The rare anti-government protests in Communist Cuba had sparked series of controversies that increased tensions between the US and Cuba. In the latest development, the Cuban embassy in Paris said that its building had been attacked with Molotov cocktails, causing damage but no injuries to diplomatic staff. The Communist regime has blamed the US for this attack.
Cuban Foreign Ministry Posts the Footage on Twitter
The Cuban foreign ministry on Tuesday released a footage of petrol bombs being hurled at the embassy in Paris.
A person wearing a dark colored top with light colored pants can be seen in the footage throwing a Molotov cocktail towards the compound of the embassy on Monday night (July 26). Another individual can be seen throwing the flammable object towards the building.
The Cuban Foreign Ministry's International Press Center later said the attack occurred around midnight when three Molotov cocktails were thrown at the embassy, including two that started a fire, reported DW News.
According to the French AFP news agency, Paris firefighters said they were alerted to the attack shortly after midnight, adding that the two incendiary devices, which caused minor damage, were extinguished before their arrival.
Cuba's Foreign Minister Shifts the Blame on the US
Foreign Minister Bruno Rodriguez called it a "terrorist attack". Through Twitter, he criticized the US and directly blamed Washington for orchestrating this attack.
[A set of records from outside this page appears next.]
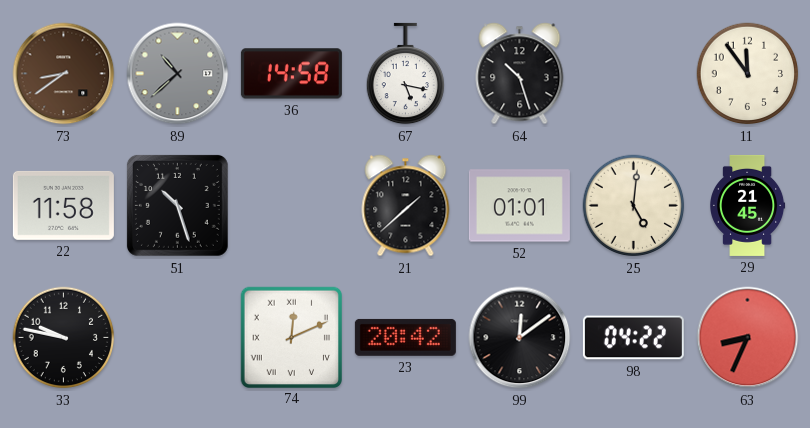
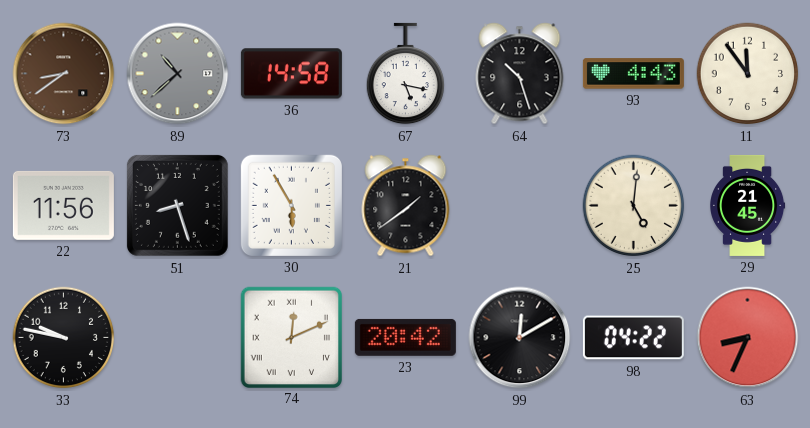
93: none -> 4:43
22: 11:58 -> 11:56
51: 10:27 -> 8:27
30: none -> 5:55
21: 1:38 -> 1:39
52: 01:01 -> none
99: 12:09 -> 12:10
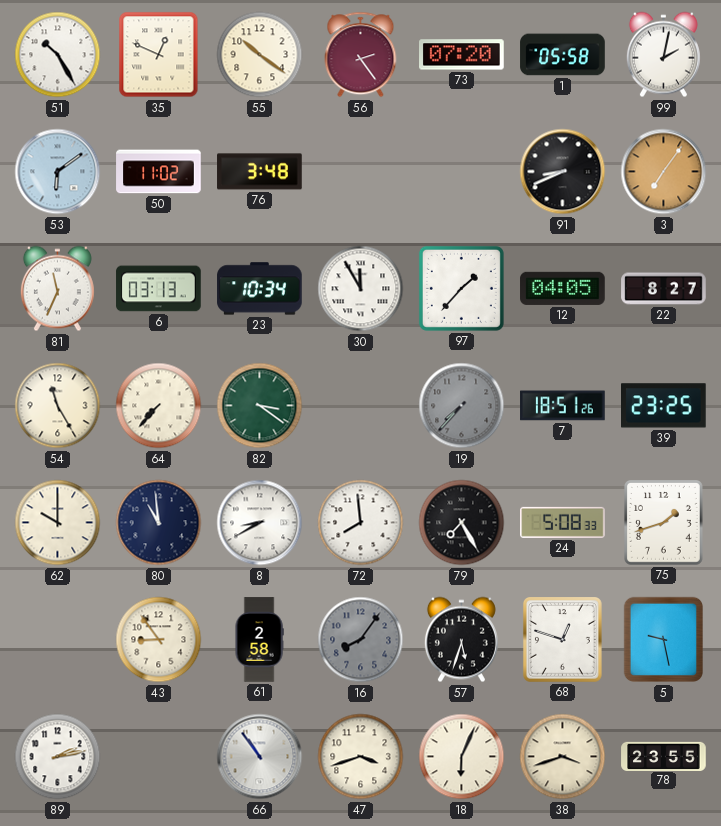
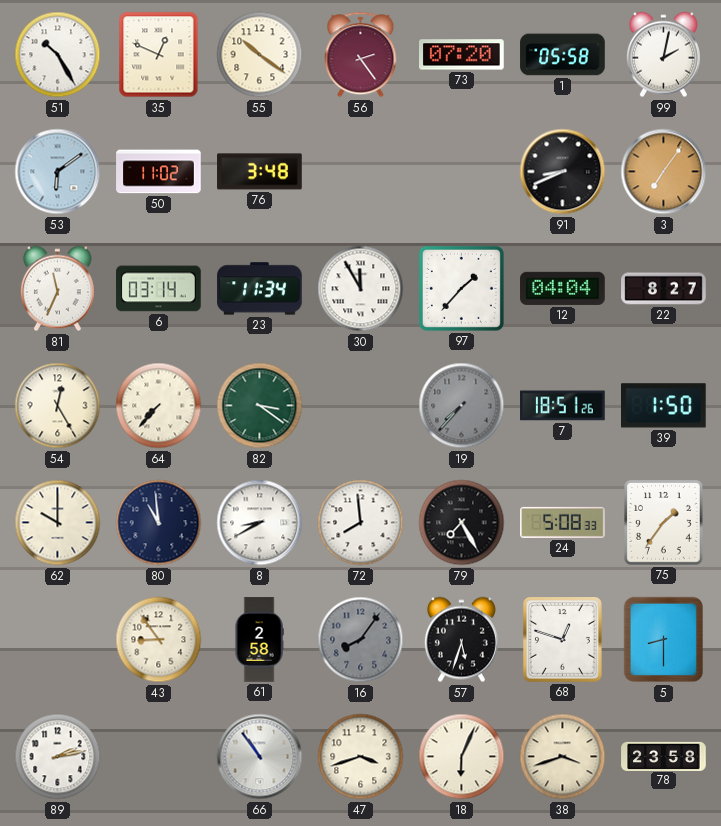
6: 03:13 -> 03:14
23: 10:34 -> 11:34
12: 04:05 -> 04:04
54: 11:25 -> 12:25
39: 23:25 -> 1:50
75: 1:42 -> 1:36
5: 9:28 -> 8:30
78: 23:55 -> 23:58
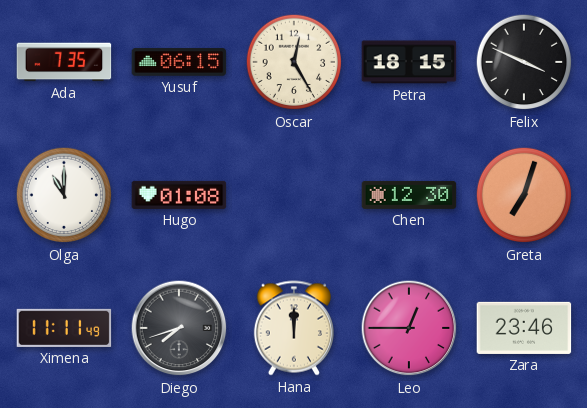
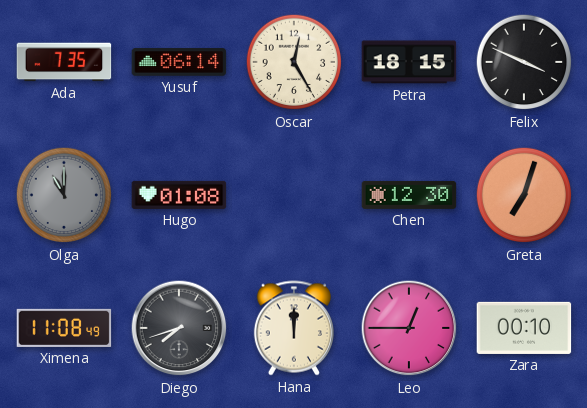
Yusuf: 06:15 -> 06:14
Olga dial: white -> grey
Ximena: 11:11 -> 11:08
Zara: 23:46 -> 00:10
In a tweet, he wrote, "I hold the US government responsible for its continuous campaigns against our country that encourage these behaviors and for calls for violence, with impunity, from its territory."
What Did France's Foreign Ministry Say?
France's foreign ministry condemned the attack on the Cuban embassy, adding that a judicial investigation had been opened to try and determine who was behind it. It confirmed that there had been some material damage but no injuries.
Unprecedented Protests Shook the Island on July 11 and 12
Over the past three weeks, Cuban embassies in several cities around the world have been the scene of demonstrations both against and in support of Cuba's government in reaction to protests that erupted across the country on July 11 and 12.
Thousands of anti-government protestors marched through major cities demanding the resignation of President Miguel DÃaz-Canel. Mismanagement of the COVID-19 pandemic by the government, economic crisis and curbs on civil liberties were some of the reasons for the protests.
The foreign ministers of the United States and 20 other countries on Monday condemned mass arrests in Cuba and called for full restoration of Internet access in the island nation that has recently been rocked by political unrest. Democracies around the world "are calling on the Cuban government to respect Cubans' demands for universal human rights," Secretary of State Antony Blinken said.